• **WORK ORDER**: In the listing, find every line that has the string "meter" and copy it.

• **RECORDS FOR THE EXERCISE**:
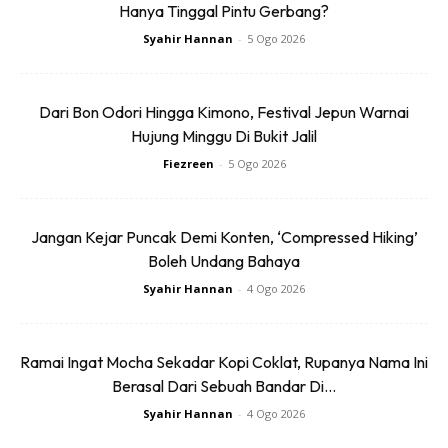
Hanya Tinggal Pintu Gerbang?
membabitkan kos RM248 juta dan pembinaannya
Syahir Hannan
-
5 Ogo 2026
melibatkan laluan utama jambatan, empat menara, dan
dua ‘sky bridge’. Dengan panjang keseluruhan 638 meter
dan ketinggian 12.5 meter dari aras laut, jambatan itu
Dari Bon Odori Hingga Kimono, Festival Jepun Warnai
menghubungkan muara selatan di pusat bandar Kuala
Hujung Minggu Di Bukit Jalil
Terengganu (Tanjung) dan muara utara di Seberang Takir.
Fiezreen
-
5 Ogo 2026
Jangan Kejar Puncak Demi Konten, ‘Compressed Hiking’
Boleh Undang Bahaya
Syahir Hannan
-
4 Ogo 2026
Ads
Ramai Ingat Mocha Sekadar Kopi Coklat, Rupanya Nama Ini
Berasal Dari Sebuah Bandar Di...
Syahir Hannan
-
4 Ogo 2026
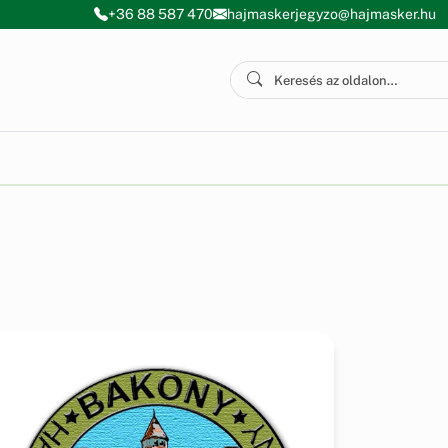
+36 88 587 470
hajmaskerjegyzo@hajmasker.hu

• **SOLUTION FOR THIS EXERCISE**:
dua ‘sky bridge’. Dengan panjang keseluruhan 638 meter
dan ketinggian 12.5 meter dari aras laut, jambatan itu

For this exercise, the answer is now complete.